Lisbon-based designer Guilherme Martins was tasked with building a robot that could customize Kit Kats according to user’s drawings. The idea was that people could approach an interactive Kit Kat booth, draw an image on a tablet, and upload it to a robot, which then transfers the image onto the candy bar using different flavored toppings. Suffice it to say, it wasn’t an easy task, but Martins and his team were able to pull it off with the help of (now defunct) Jibo and an industrial robotic arm.
Jibo was used to give their “Toppi” robot a humanized presence, rather than being a cold, expressionless candy-making robot. Merging Jibo with a robotic arm was a difficult process and involved tearing down the tiny robot to gain access to its electronics and DC motors. The team retained Jibo’s necessary parts to interface with the robotic arm — including its encoder, IR sensor, and slip-ring rotating joint, which allows the electronics to be wired together with independently moving joints.

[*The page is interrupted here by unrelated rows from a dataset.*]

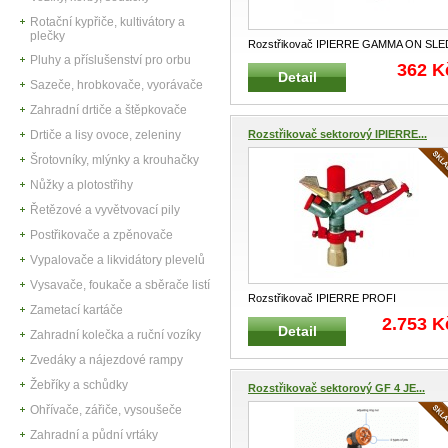
Rotační kypřiče, kultivátory a
plečky
Rozstřikovač IPIERRE GAMMA ON SLE
Pluhy a příslušenství pro orbu
IPIERRE 2826 Plastový stacioná
...
362 K
Detail
Sazeče, hrobkovače, vyorávače
Zahradní drtiče a štěpkovače
Drtiče a lisy ovoce, zeleniny
Rozstřikovač sektorový IPIERRE...
Šrotovníky, mlýnky a krouhačky
Nůžky a plotostřihy
Řetězové a vyvětvovací pily
Postřikovače a zpěnovače
Vypalovače a likvidátory plevelů
Vysavače, foukače a sběrače listí
Rozstřikovač IPIERRE PROFI
Zametací kartáče
SPRINKLERS s vnitřním závitem 1"
2.753 K
Detail
IPIERRE 2626
...
Zahradní kolečka a ruční vozíky
Zvedáky a nájezdové rampy
Žebříky a schůdky
Rozstřikovač sektorový GF 4 JE...
Ohřívače, zářiče, vysoušeče
Zahradní a půdní vrtáky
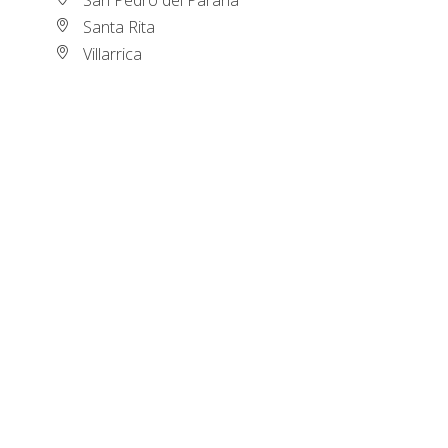
Santa Rita
Villarrica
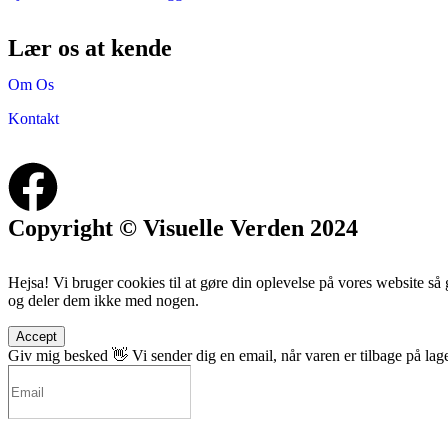
Lær os at kende
Om Os
Kontakt
Copyright © Visuelle Verden 2024
Hejsa! Vi bruger cookies til at gøre din oplevelse på vores website så
og deler dem ikke med nogen.
Accept
Giv mig besked 👋
Vi sender dig en email, når varen er tilbage på lage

To interface with all of Toppi’s devices and get them to communicate with each other, the team outfitted each with Phidgets modules — each equipped with an encoder port and PID, enabling them to control the DC motors for each joint easily. To place an image on the Kit Kat bar, the team designed an extruder similar to a 3D printers by using a stepper motor that squeezes a syringe filled with topping flavors.
Since the makers of Jibo are all but gone, the team wasn’t able to use the company’s SDK, which was needed to control Toppi. As a result, the team chose to replace Jibo’s brain with a LattePanda. This let them use Unity3D for the robots facial expressions, a C# program to interface with the Phidgets, and Maestro to handle the drawing app. A complete walkthrough on how Toppi was designed and constructed can be found on the team’s Artica webpage.